Canada is pulling ahead of the U.S. in a contest to be the first exporter of liquefied natural gas from the North American shale bonanza to Asia’s $150 billion LNG market.
An LNG terminal being built at a cove north of Vancouver financed by a Houston private-equity firm is scheduled to begin shipping the fuel across the Pacific Ocean in mid-2015, eight months before the first continental U.S. plant is slated to start. Canada’s government has approved twice as much LNG export capacity as its southerly neighbor, evincing a friendlier attitude toward selling domestic gas to the highest bidder and positioning the nation as the go-to source of gas in North America for overseas buyers.
International energy giants from Exxon Mobil Corp. to Malaysia’s Petroliam Nasional Bhd are considering terminal projects in western Canada to supply Asian utilities and factories that are paying more than four times the price of U.S. markets. Chevron Corp. said it’s focusing all of its North American LNG efforts north of the U.S. border because of the more favorable regulatory climate and closer proximity to Asia, making exports more profitable for producers.
“The smart money is going to Canada” to export LNG, said Michelle Foss, chief energy economist at the Center for Energy Economics at the University of Texas’ Bureau of Economic Geology. “They don’t have any objections to exporting gas and it’s closer to Asia, which cuts down on shipping costs.”
Taking gas from the vast fields dotting Alberta and British Columbia and super-chilling it to a liquid for ocean-going tankers has price risks. LNG terminals can cost tens of billions of dollars to construct and take decades to pay returns. That can make a facility obsolete should internal North American demand and prices escalate to where domestic sales become more profitable than exports, Foss said.
In addition, Canadian LNG developers counting on the tradition of basing sales on world oil prices could be undercut by Louisiana and Texas-based producers planning to link contracts to lower-cost Gulf Coast gas markets, said Dale Nijoka, global oil and gas leader at Ernst & Young LLP.
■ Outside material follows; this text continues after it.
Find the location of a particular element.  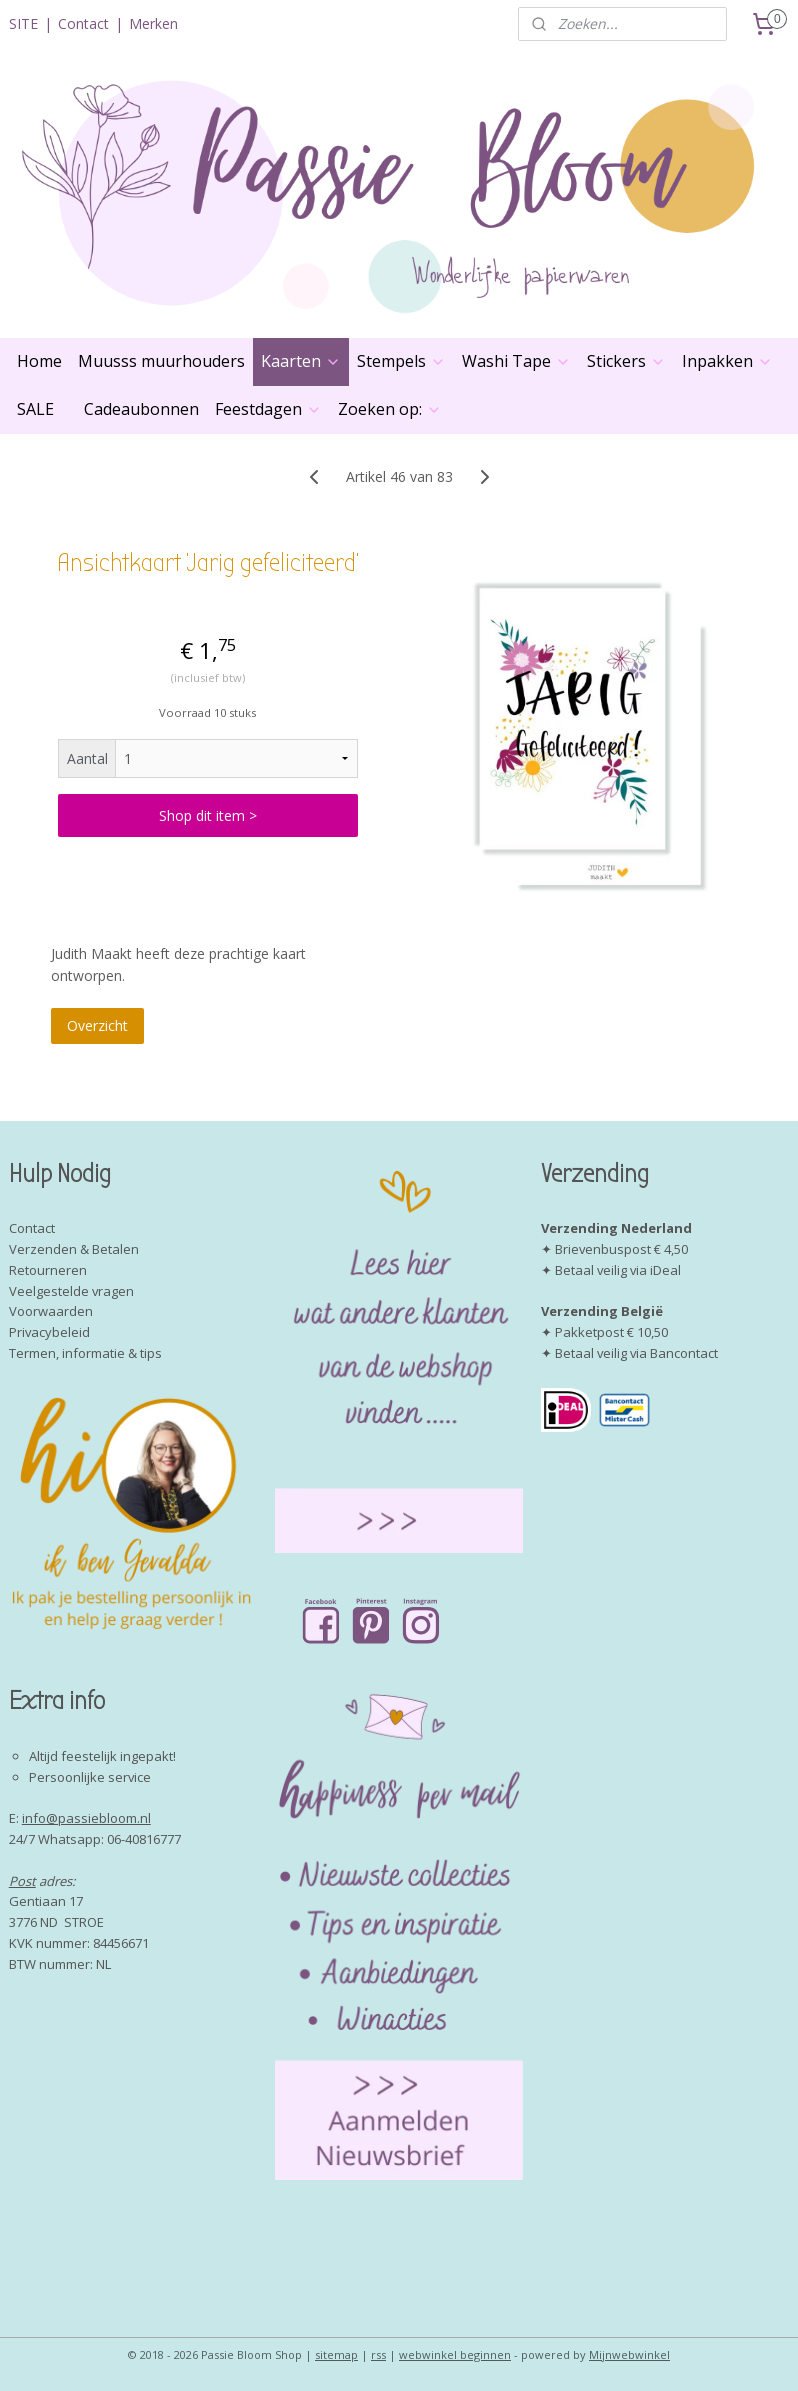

Three gas export projects have received permission to ship LNG from Canada’s Pacific Coast to destinations such as Japan and China, compared to just one in the U.S., on the Gulf Coast, according to data compiled by Bloomberg. In the U.S., policymakers and industry leaders are divided over how tightly to control gas exports for fear of driving up domestic prices for the power-plant and furnace fuel.